--- Task description ---
Locate, in the data below, the line that contains "perte de l'hybride" and the line that contains "j'aurais aimé avoir"; reproduce exactly those two lines and every line between them, nothing more.

--- Given records ---
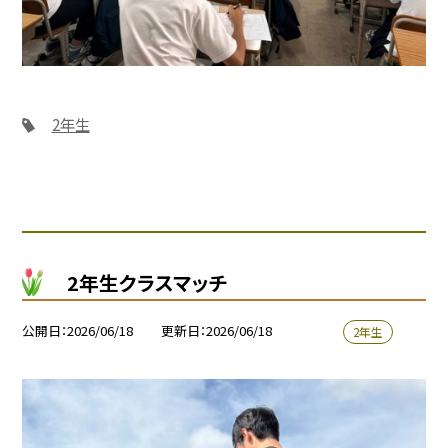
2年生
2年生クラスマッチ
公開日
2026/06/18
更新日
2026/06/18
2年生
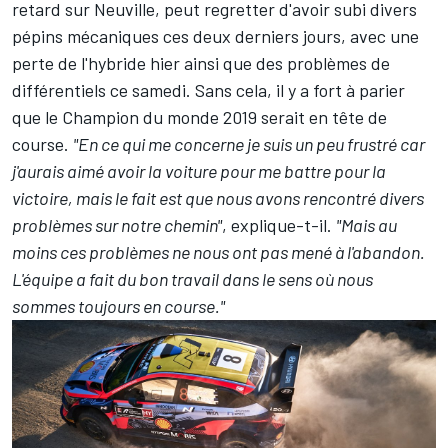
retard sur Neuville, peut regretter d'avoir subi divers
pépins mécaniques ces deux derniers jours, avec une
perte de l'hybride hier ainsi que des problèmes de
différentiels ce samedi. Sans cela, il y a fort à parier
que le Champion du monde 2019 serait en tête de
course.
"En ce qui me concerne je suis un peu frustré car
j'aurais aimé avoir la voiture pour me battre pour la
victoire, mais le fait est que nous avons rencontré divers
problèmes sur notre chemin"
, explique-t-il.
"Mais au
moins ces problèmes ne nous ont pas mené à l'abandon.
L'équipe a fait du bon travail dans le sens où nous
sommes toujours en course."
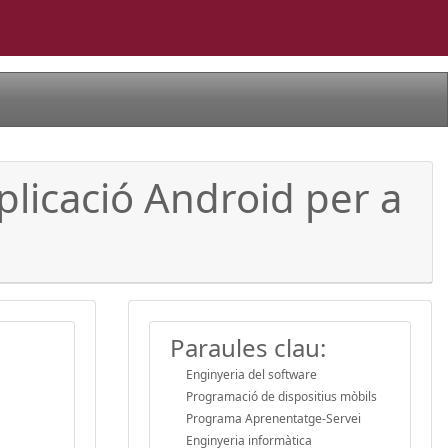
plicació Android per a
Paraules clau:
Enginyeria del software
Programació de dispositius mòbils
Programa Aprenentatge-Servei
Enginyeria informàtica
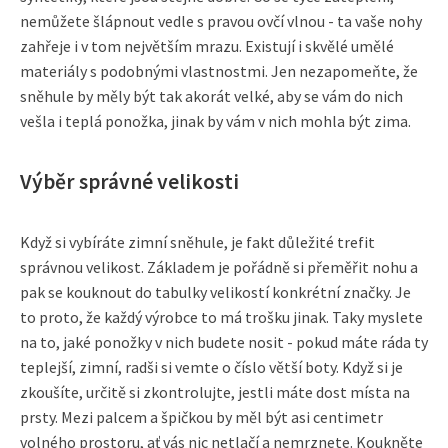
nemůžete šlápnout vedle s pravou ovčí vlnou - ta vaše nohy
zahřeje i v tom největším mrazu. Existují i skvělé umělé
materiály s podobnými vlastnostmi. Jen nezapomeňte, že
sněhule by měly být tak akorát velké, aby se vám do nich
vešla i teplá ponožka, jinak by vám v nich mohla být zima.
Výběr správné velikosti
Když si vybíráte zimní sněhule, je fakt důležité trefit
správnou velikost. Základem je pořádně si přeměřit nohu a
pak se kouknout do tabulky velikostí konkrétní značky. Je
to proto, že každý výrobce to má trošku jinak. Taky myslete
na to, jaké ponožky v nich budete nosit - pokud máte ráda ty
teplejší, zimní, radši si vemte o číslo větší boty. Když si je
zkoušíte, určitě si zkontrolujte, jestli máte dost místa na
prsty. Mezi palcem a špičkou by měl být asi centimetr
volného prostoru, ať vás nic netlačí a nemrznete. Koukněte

--- Solution below ---
perte de l'hybride hier ainsi que des problèmes de
différentiels ce samedi. Sans cela, il y a fort à parier
que le Champion du monde 2019 serait en tête de
course.
"En ce qui me concerne je suis un peu frustré car
j'aurais aimé avoir la voiture pour me battre pour la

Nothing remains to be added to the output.